Block functions in rasters ...
Modified Jan 17,2015
The background.. | Results... |
---|---|
To begin, we will construct a simple array consisting of 36 numbers from 0 and 35. The array is broken down into 3x3 blocks of numbers as can be seen in the output array sample.
Block functions are not used as often as they could be in GIS. This type of function moves or "jumps" by steps in the X and Y direction specified by the block size.
Moving or sliding window functions are more common in GIS. The window slides by one cell in the X and Y direction regardless of the shape, size and configuration of the window.
The block functions will be demonstrated in this post since they are simpler to comprehend. The guiding principles for both types of functions are the same, differing only in their movement characteristics.
The input raster to the right, is being represented in array format so that one can see the values that each "cell" represents. Each cell is of equal dimensions, varying only in the value that it possesses. When using block function, the raster is tiled into subarrays/rasters using a "window". In this example, the simple 3x3 window will be used. Since the raster is to be broken down by this window in a jumping fashion, we end up... nicely ... nicely with 4 sub rasters each 3x3 in size. Each sub-raster/array consists of 9 values. It should be noted, that they could contain nodata values which should not be used in calculations. Currently all sub-rasters all contain valid integer values
The values for the statistics shown represent the values for each array sub-block. For instance, the minimum has values of 0, 3, 18, and 21. If you examine the original array, or the samples sub-raster/arrays, you will see these values are indeed correct. The difference is that each number now represents the 9 cells making up the 3x3 block.
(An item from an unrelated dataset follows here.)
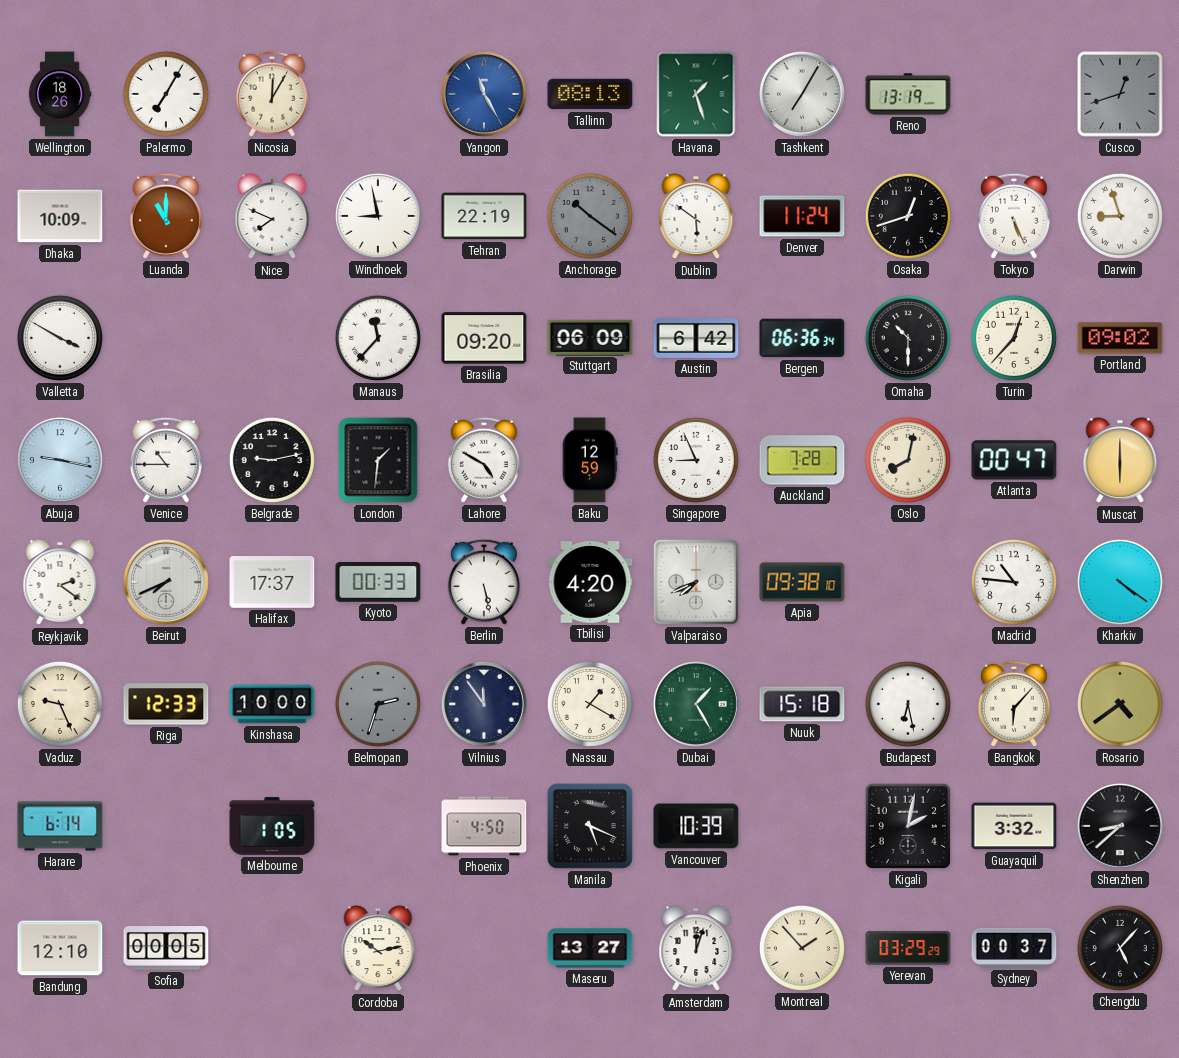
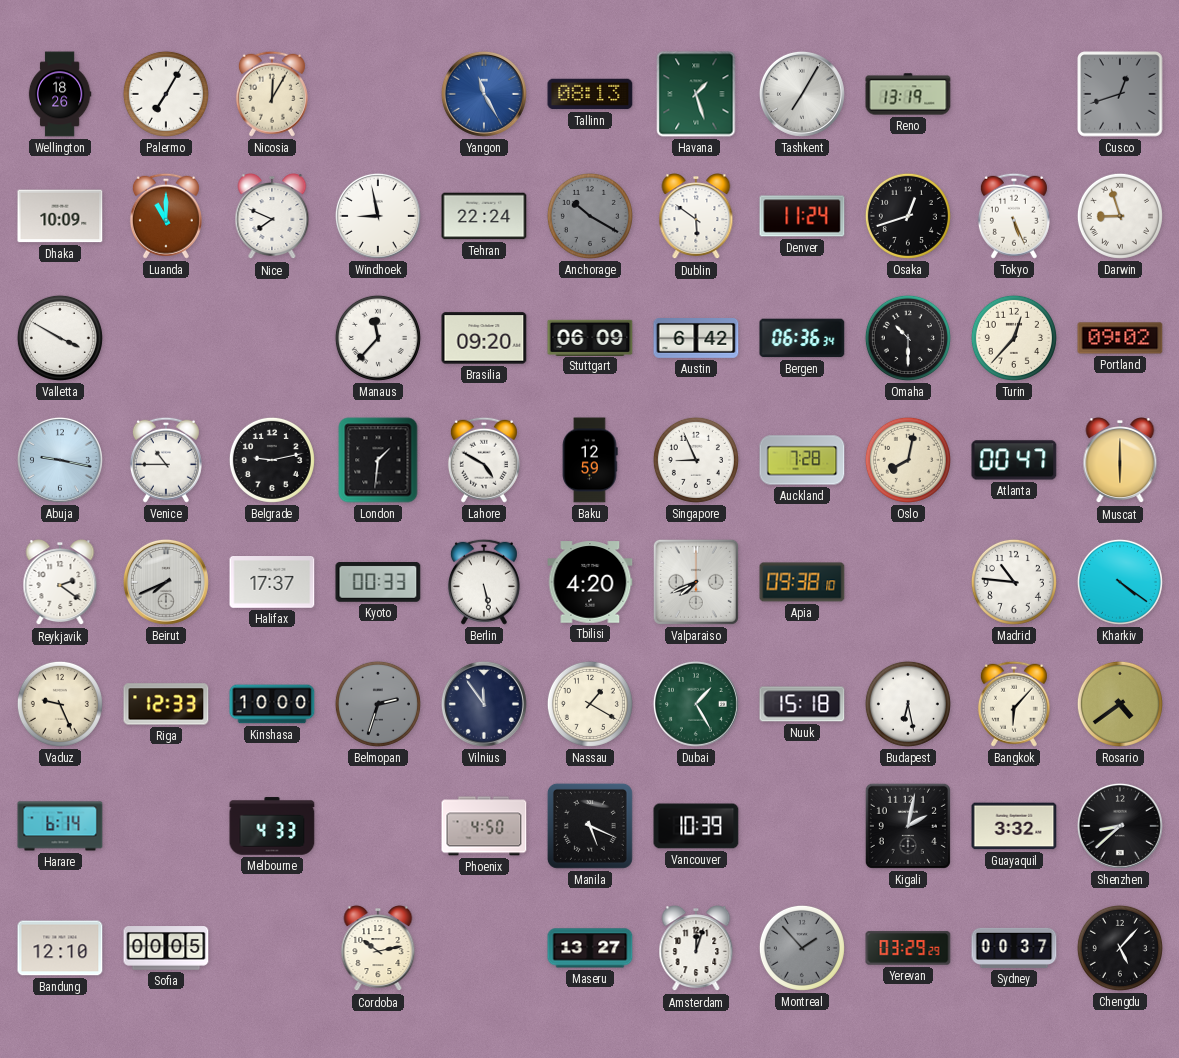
Tehran: 22:19 -> 22:24
Anchorage: 10:21 -> 10:20
Melbourne: 1:05 -> 4:33
Montreal dial: cream -> grey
The statistical parameters were derived using numpy functions and are shown below without explanation (for now). it is suffice to say, that the input array represents dimension 0 and 1 and each sample array represents dimension 2 and 3, ergo, the values are calculated on the last 2 dimensions so that they represent each block.
The formulae for the code-ophiles are as follows: a_min = a.min(axis=(2,3)) a_max = a.max(axis=(2,3)) a_mean = a.mean(axis=(2,3)) a_sum = a.sum(axis=(2,3)) a_std = a.std(axis=(2,3)) a_var = a.var(axis=(2,3)) a_ptp = a_max - a_min
There are the equivalents for the above for rasters/arrays that contain nodata values (ie. np.nanmin, np.nanmax, np.nanmean, np.nansum, np.nanstd, np.nanvar).
Now, if we take the results for the minimum, we can expand it back to its original form by expanding is both the X and Y directions.
expanded = arr_expand(a_min,3,3)
There are the minor omissions of dealing with nodata values and input arrays that aren't evenly divisable by the window size...but they are minor details and will be covered elsewhere.
The observer should also note, that the array can be exported to a comma, space or tab delimited file and given an ascii format header to give it real world coordinates for use/import into arcmap. The whole process can also be accompanied with useage of RasterToNumPy array for export to NumPy and NumPyArrayToRaster if desired. The subarray types can also be unraveled and presented in tabular format, concatenated and brought back into arcmap for use in graphing or in processes involving other arrays. |
Input array... [[ 0 1 2 3 4 5] [ 6 7 8 9 10 11] [12 13 14 15 16 17] [18 19 20 21 22 23] [24 25 26 27 28 29] [30 31 32 33 34 35]]
Output array sample... [[[[ 0 1 2] [ 6 7 8] [12 13 14]]
[[ 3 4 5] [ 9 10 11] [15 16 17]]]
[[[18 19 20] [24 25 26] [30 31 32]]
[[21 22 23] [27 28 29] [33 34 35]]]]
Results............... Minimum...a_min [[ 0 3] [18 21]]
Maximum...a_max [[14 17] [32 35]]
Mean...a_mean [[ 7. 10.] [ 25. 28.]]
Sum...a_sum [[ 63 90] [225 252]]
Std...a_std [[ 4.97 4.97] [ 4.97 4.97]]
Var...a_var [[ 24.67 24.67] [ 24.67 24.67]]
Range...a_ptp [[14 14] [14 14]]
expanded array...expanded [[ 0 0 0 3 3 3] [ 0 0 0 3 3 3] [ 0 0 0 3 3 3] [18 18 18 21 21 21] [18 18 18 21 21 21] [18 18 18 21 21 21]] |
Summary: .more examples will be given in the upcoming weeks... |
Neat. Thanks for sharing these.
The main use I have had for block functions used for is aggregation, before the Aggregate() tool was added to Grid (Arc 6.1 or something). Aggregate is of course more efficient (less data to write out!)
Request for a future article: It would be cool to see an implementation of Aggregate in numpy.